Bear Grylls discussed his vacation in yesterday’s Daily Mail Online. Grylls said:
“As a family, we try to go abroad on holiday once a year. The other break we take is to our small Welsh island each summer. Friends joke that facilities on the island, which sits miles offshore, are a bit on the 15th Century side, with no mains electricity or running water. But I adore it. In return, though, I owe it to Shara to make sure we occasionally have a holiday to a place where everything works and she doesn’t have to flush the loo with rainwater.”
Grylls said they stayed in:
“an immaculate three-bedroom detached villa, sumptuously furnished and with its own veranda, garden and small pool. We tended to breakfast there as a family, then eat in one of the three restaurants, each of which had its own cuisine.”
This sounded like the hotel’s “Bed and Breakfast Plan,” so naturally I looked up the rates. I did not find anything that matched Bear Grylls’s description, but a “Presidential Two Bedroom Suite” costs €10,300 or about $7400 a night. Bear Grylls defended his extravagance, saying:
“I know that in these recessionary times we are somehow meant to feel guilty about any indulgences, but I don’t buy into that. I work super-hard in some true hell-holes for most of the year and I have no reservation about heading off with my family to get a little pampering for a few days. As we used to say in the military: work hard, play hard. It is a great ethic to live by and I do so unashamedly.”
However, this “article,” which praised the hotel, seemed more like an “infomercial,” so the hotel might have been free.

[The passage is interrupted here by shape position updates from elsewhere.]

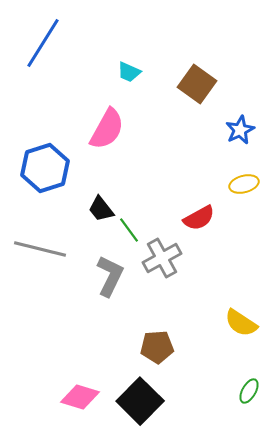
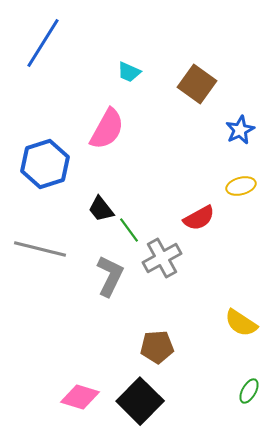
blue hexagon: moved 4 px up
yellow ellipse: moved 3 px left, 2 px down
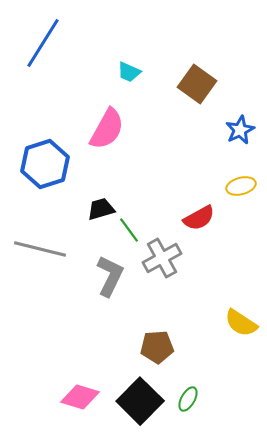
black trapezoid: rotated 112 degrees clockwise
green ellipse: moved 61 px left, 8 px down
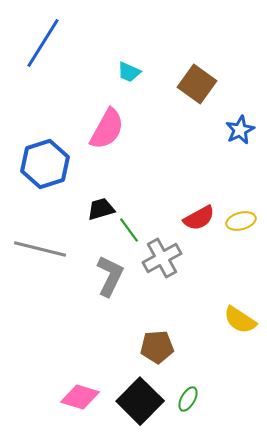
yellow ellipse: moved 35 px down
yellow semicircle: moved 1 px left, 3 px up
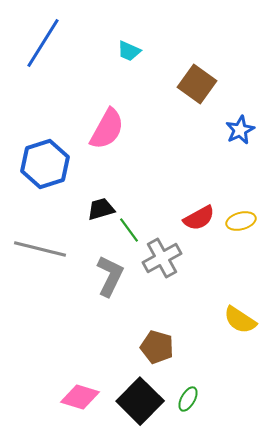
cyan trapezoid: moved 21 px up
brown pentagon: rotated 20 degrees clockwise
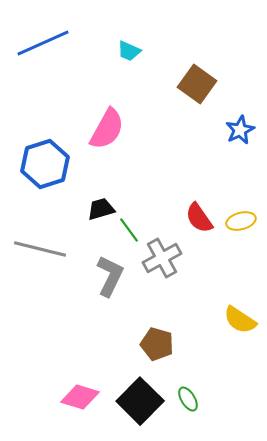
blue line: rotated 34 degrees clockwise
red semicircle: rotated 84 degrees clockwise
brown pentagon: moved 3 px up
green ellipse: rotated 60 degrees counterclockwise
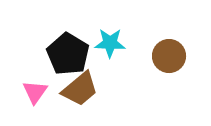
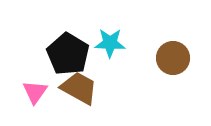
brown circle: moved 4 px right, 2 px down
brown trapezoid: moved 1 px left, 1 px up; rotated 111 degrees counterclockwise
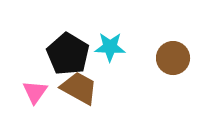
cyan star: moved 4 px down
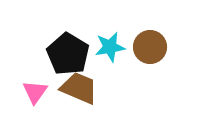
cyan star: rotated 12 degrees counterclockwise
brown circle: moved 23 px left, 11 px up
brown trapezoid: rotated 6 degrees counterclockwise
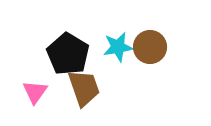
cyan star: moved 8 px right
brown trapezoid: moved 5 px right; rotated 48 degrees clockwise
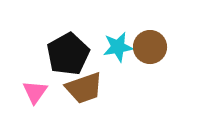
black pentagon: rotated 12 degrees clockwise
brown trapezoid: rotated 90 degrees clockwise
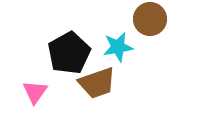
brown circle: moved 28 px up
black pentagon: moved 1 px right, 1 px up
brown trapezoid: moved 13 px right, 5 px up
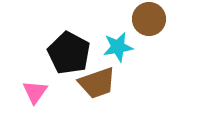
brown circle: moved 1 px left
black pentagon: rotated 15 degrees counterclockwise
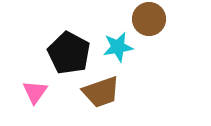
brown trapezoid: moved 4 px right, 9 px down
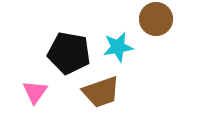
brown circle: moved 7 px right
black pentagon: rotated 18 degrees counterclockwise
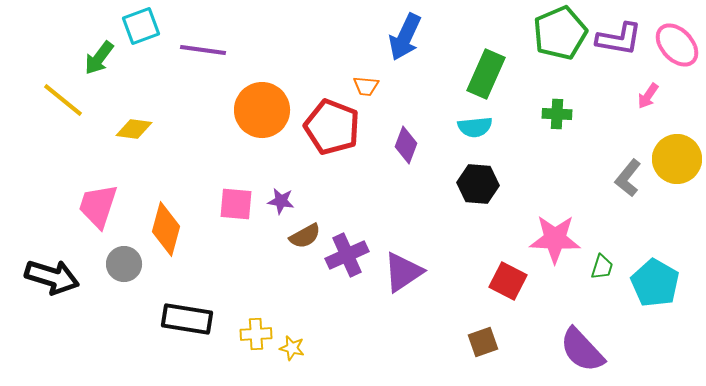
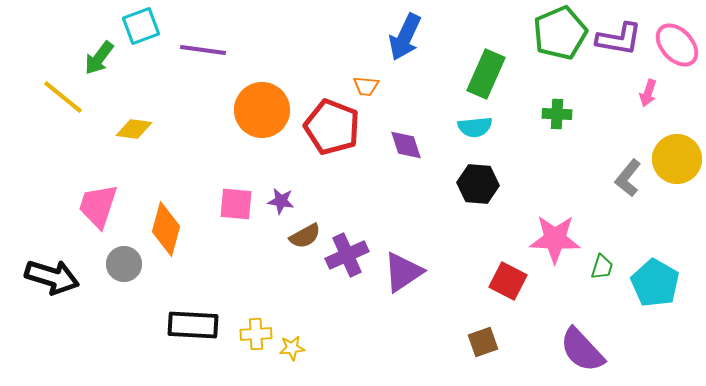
pink arrow: moved 3 px up; rotated 16 degrees counterclockwise
yellow line: moved 3 px up
purple diamond: rotated 39 degrees counterclockwise
black rectangle: moved 6 px right, 6 px down; rotated 6 degrees counterclockwise
yellow star: rotated 20 degrees counterclockwise
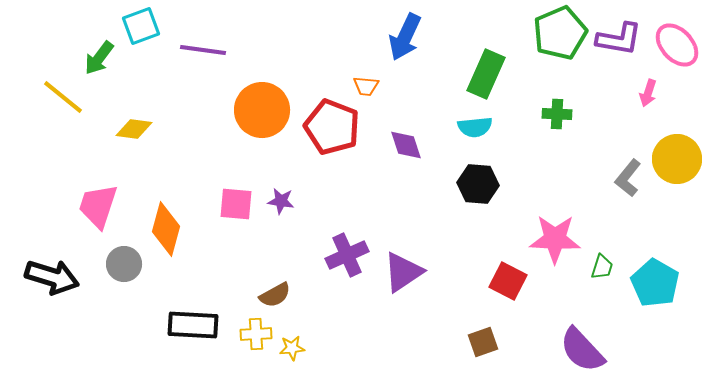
brown semicircle: moved 30 px left, 59 px down
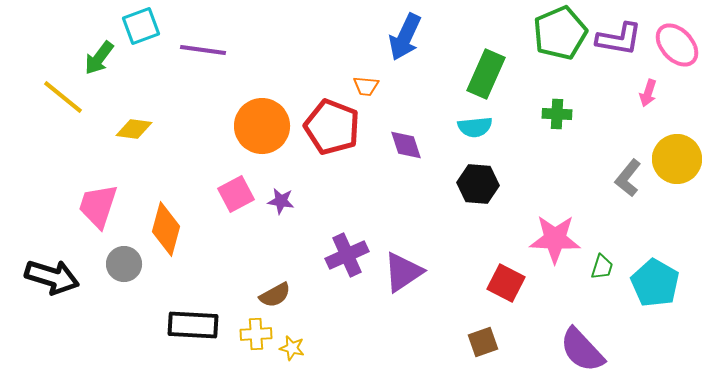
orange circle: moved 16 px down
pink square: moved 10 px up; rotated 33 degrees counterclockwise
red square: moved 2 px left, 2 px down
yellow star: rotated 20 degrees clockwise
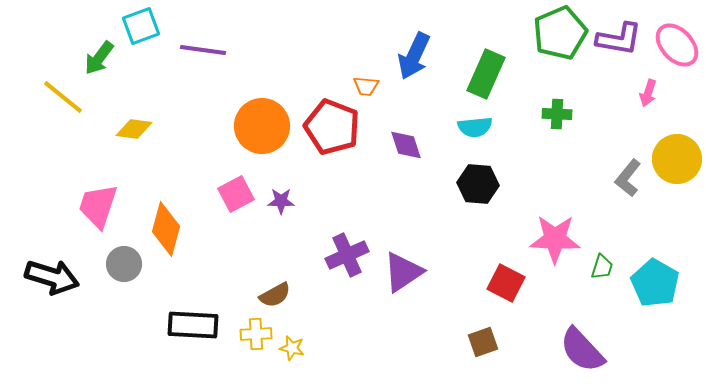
blue arrow: moved 9 px right, 19 px down
purple star: rotated 8 degrees counterclockwise
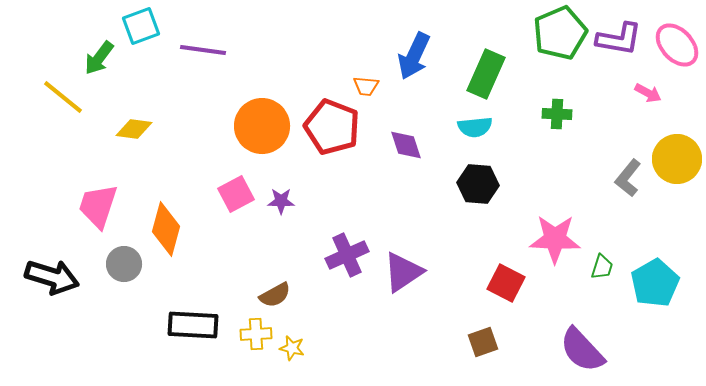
pink arrow: rotated 80 degrees counterclockwise
cyan pentagon: rotated 12 degrees clockwise
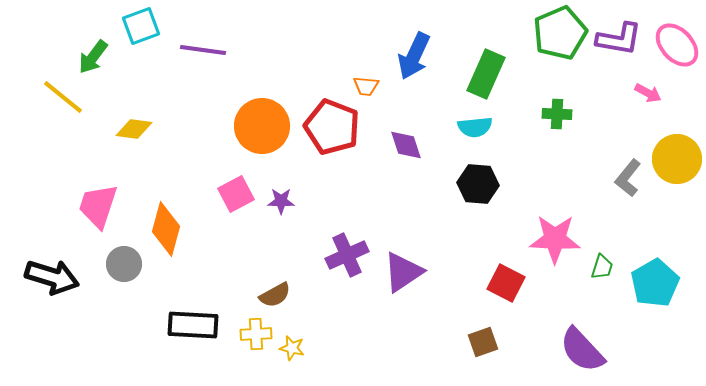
green arrow: moved 6 px left, 1 px up
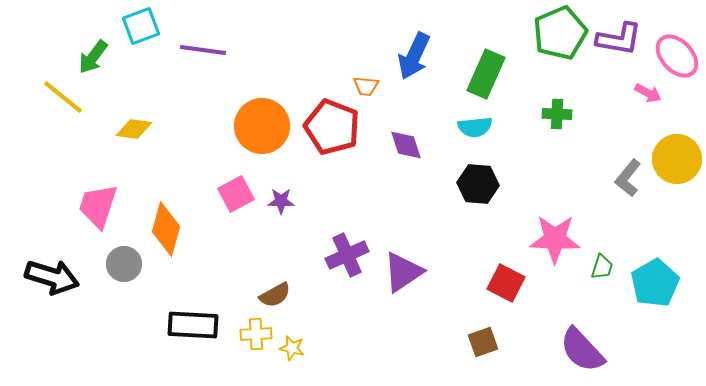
pink ellipse: moved 11 px down
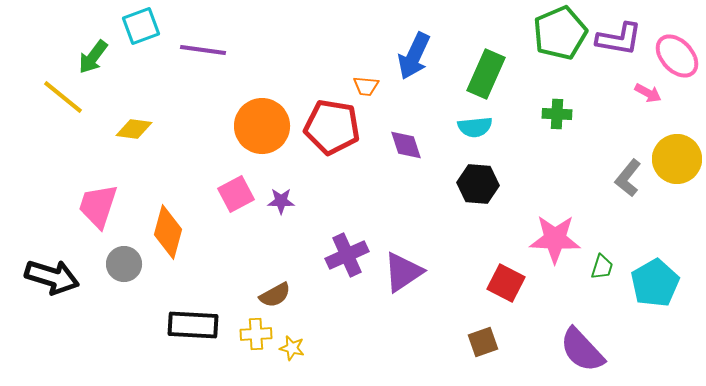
red pentagon: rotated 12 degrees counterclockwise
orange diamond: moved 2 px right, 3 px down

About MauritiusMauritius is an island off the south east coast of Africa, about 560 miles (900 km) from Madagascar. Mauritians speak English, have no Army, and live in a tropical climate. It was chosen as best governed nation in Africa, on the Ibrahim Index. E.g. it scored 80.71 on “Participation and Human Rights.” For comparison, Libya scored 20.36 in that category.
It sounds like paradise.
Historically, Mauritius is best known as the home of the Dodo bird which became extinct about 1700. Dodo birds, were basically 50 pound pigeons; too heavy to fly. They had no natural predators until humans arrived on the island. Although the dodo was not hunted, because it supposedly tasted bad — humans also brought dogs, cats, pigs, monkeys, and rats, which plundered their nests, while humans destroyed the forests where they lived.